11. Do you take any months off during year, ex. summer/August? Do you attend any seminars/trade shows? You mentioned Covel podcast. Any radio shows/podcasts on a regular basis? Any subscription services? No, I do not take off any specific time when the markets are open. I will take off three days in a row or more if I see no advantage in an entry. But even in volatile choppy markets I love to play cheap weekly strangles on Thursday and Friday. I have never attended a trade show or seminar, if I did it would be Dan Zangers. I listen to Michael Covel podcasts on a regular basis. I do not subscribe to any services, but if I did it would be Dan Zanger’s letter or the Darvas Pro Newsletter.
12. I believe you use IBD 50 (Monday edition?) but I don’t usually see you trading those leading stocks. How do you use IBD? Do you follow their Market Calls? Last year my big IBD 50 finds were Apple and PCLN in the 1st quarter they paid for my subscription. Also GOOG and EBAY entered the IBD after I was already trading them for a few weeks. I am an option trader so I need liquid options to trade so I trade the bigger cap IBD stocks. I still subscribe to the IBD Monday edition and look at the list each week. In a truly bullish market this list will be crucial 2009-2012 has primarlily been a chop and slop with small windows of opportunity. IBD is really an investment system and I am a trader. I use many of their principles and think it is the place to start for anyone wanting to understand how to make money in the stock market.

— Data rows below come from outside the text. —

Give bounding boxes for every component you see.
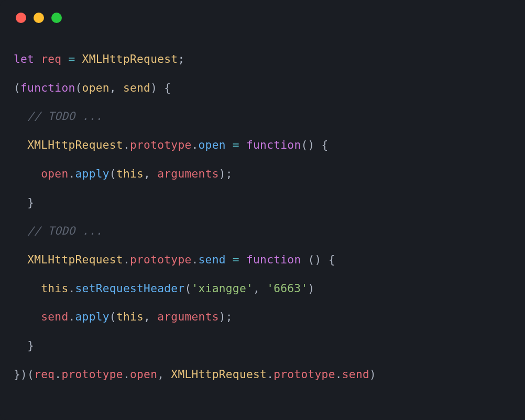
var-arguments: arguments bbox=[157, 167, 219, 180]
comment-todo: // TODO ... bbox=[27, 109, 103, 123]
keyword-function: function bbox=[20, 81, 75, 94]
paren: ( bbox=[184, 282, 191, 295]
keyword-this: this bbox=[41, 282, 68, 295]
string-6663: '6663' bbox=[267, 282, 308, 295]
code-line: // TODO ... bbox=[14, 102, 511, 131]
brace: } bbox=[27, 196, 34, 209]
class-xmlhttprequest: XMLHttpRequest bbox=[27, 253, 123, 266]
brace: } bbox=[27, 339, 34, 352]
paren: ) bbox=[308, 282, 314, 295]
indent bbox=[14, 109, 27, 123]
code-line: send.apply(this, arguments); bbox=[14, 303, 511, 331]
indent bbox=[14, 282, 41, 295]
indent bbox=[14, 253, 27, 266]
method-send: send bbox=[199, 253, 226, 266]
keyword-function: function bbox=[246, 138, 301, 151]
keyword-this: this bbox=[116, 310, 144, 323]
close-icon[interactable] bbox=[16, 13, 26, 23]
code-line: } bbox=[14, 331, 511, 360]
prop-prototype: prototype bbox=[61, 368, 123, 381]
dot: . bbox=[123, 138, 130, 151]
paren: ( bbox=[110, 167, 116, 180]
minimize-icon[interactable] bbox=[34, 13, 44, 23]
code-line: })(req.prototype.open, XMLHttpRequest.pr… bbox=[14, 360, 511, 389]
keyword-this: this bbox=[116, 167, 144, 180]
comma: , bbox=[144, 167, 157, 180]
keyword-let: let bbox=[14, 52, 34, 65]
paren: ( bbox=[110, 310, 116, 323]
operator-equals: = bbox=[233, 138, 239, 151]
string-xiangge: 'xiangge' bbox=[192, 282, 254, 295]
var-send: send bbox=[41, 310, 68, 323]
paren-semi: ); bbox=[219, 310, 233, 323]
brace-paren: })( bbox=[14, 368, 34, 381]
method-setrequestheader: setRequestHeader bbox=[75, 282, 185, 295]
maximize-icon[interactable] bbox=[51, 13, 62, 23]
indent bbox=[14, 196, 27, 209]
dot: . bbox=[335, 368, 342, 381]
prop-send: send bbox=[342, 368, 369, 381]
dot: . bbox=[192, 253, 199, 266]
comment-todo: // TODO ... bbox=[27, 224, 103, 237]
semicolon: ; bbox=[178, 52, 184, 65]
code-line: this.setRequestHeader('xiangge', '6663') bbox=[14, 274, 511, 303]
class-xmlhttprequest: XMLHttpRequest bbox=[27, 138, 123, 151]
keyword-function: function bbox=[246, 253, 301, 266]
prop-prototype: prototype bbox=[130, 253, 192, 266]
method-apply: apply bbox=[75, 310, 110, 323]
code-line: XMLHttpRequest.prototype.open = function… bbox=[14, 131, 511, 160]
method-apply: apply bbox=[75, 167, 110, 180]
comma: , bbox=[110, 81, 123, 94]
paren: ( bbox=[75, 81, 82, 94]
indent bbox=[14, 310, 41, 323]
code-line: XMLHttpRequest.prototype.send = function… bbox=[14, 246, 511, 274]
indent bbox=[14, 339, 27, 352]
dot: . bbox=[68, 310, 75, 323]
dot: . bbox=[123, 253, 130, 266]
operator-equals: = bbox=[233, 253, 239, 266]
paren: ) bbox=[369, 368, 376, 381]
comma: , bbox=[144, 310, 157, 323]
operator-equals: = bbox=[68, 52, 75, 65]
prop-open: open bbox=[130, 368, 157, 381]
parens-brace: () { bbox=[301, 253, 335, 266]
method-open: open bbox=[199, 138, 226, 151]
class-xmlhttprequest: XMLHttpRequest bbox=[82, 52, 178, 65]
comma: , bbox=[253, 282, 267, 295]
indent bbox=[14, 167, 41, 180]
dot: . bbox=[68, 167, 75, 180]
code-line: let req = XMLHttpRequest; bbox=[14, 45, 511, 74]
code-line: // TODO ... bbox=[14, 217, 511, 246]
code-window: let req = XMLHttpRequest; (function(open… bbox=[0, 0, 525, 420]
paren: ( bbox=[14, 81, 20, 94]
param-send: send bbox=[123, 81, 150, 94]
code-line: } bbox=[14, 189, 511, 217]
dot: . bbox=[267, 368, 274, 381]
indent bbox=[14, 138, 27, 151]
var-open: open bbox=[41, 167, 68, 180]
paren-semi: ); bbox=[219, 167, 233, 180]
dot: . bbox=[192, 138, 199, 151]
prop-prototype: prototype bbox=[130, 138, 192, 151]
parens-brace: () { bbox=[301, 138, 328, 151]
prop-prototype: prototype bbox=[274, 368, 335, 381]
dot: . bbox=[68, 282, 75, 295]
var-arguments: arguments bbox=[157, 310, 219, 323]
variable-req: req bbox=[41, 52, 61, 65]
code-editor[interactable]: let req = XMLHttpRequest; (function(open… bbox=[0, 29, 525, 399]
var-req: req bbox=[34, 368, 54, 381]
titlebar bbox=[0, 0, 525, 29]
paren-brace: ) { bbox=[150, 81, 171, 94]
dot: . bbox=[123, 368, 130, 381]
dot: . bbox=[54, 368, 61, 381]
comma: , bbox=[157, 368, 171, 381]
class-xmlhttprequest: XMLHttpRequest bbox=[171, 368, 267, 381]
indent bbox=[14, 224, 27, 237]
code-line: open.apply(this, arguments); bbox=[14, 160, 511, 189]
code-line: (function(open, send) { bbox=[14, 74, 511, 103]
param-open: open bbox=[82, 81, 110, 94]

13. I’ve been trading for six years without a profitable year (I’ve had winning streaks then given it back). How many years did it take you to become profitable? What training did you have or are you self-taught? When is it time to face reality and give up on the trading dream or do we never give up? Am I on the long side of how long it takes to “get it” or is six years about average? Unfortunately I was successful right out of the gate buying tech mutual funds in the late nineties and swing trading them. I had enough money to pay off my first house when I was 27 years old. I thought I was a genius, I was greatly humbled with a 50% draw down by 2002, that lesson really taught me the rule of taking profits while they were there and motivated me to study price action, follow trends, and educate myself. After 2002 I did not have any real losing years just smaller returns. My lessons in the year 2000 gave me the motivation to go to primarily cash in January 2008 in my investment account and keep all my bull market profits from 2003-2007. I think a trader can expect up to five years to become profitable.
The time to success will be determined by the focus on what really makes money and the avoidance of what does not matter in my opinion.
The market personally taught me what works and what does not but the 300 trading/investment books I read were the keys to my current success.
It is time to give up on trading completely when you hate it, you have to love trading and the markets it is not worth the trouble just for the eventual money because anyone with common sense would quit before they were profitable due to the pain to get to profitability. If it is hurting your family or hurting your ability to provide for your family it is time to go part time in your trading and restore balance to your life. But real traders never quit, they love it too much, they can’t quit because that is just what traders do, they trade.The only thing that separates the passionate and dedicated trader from trading success is time.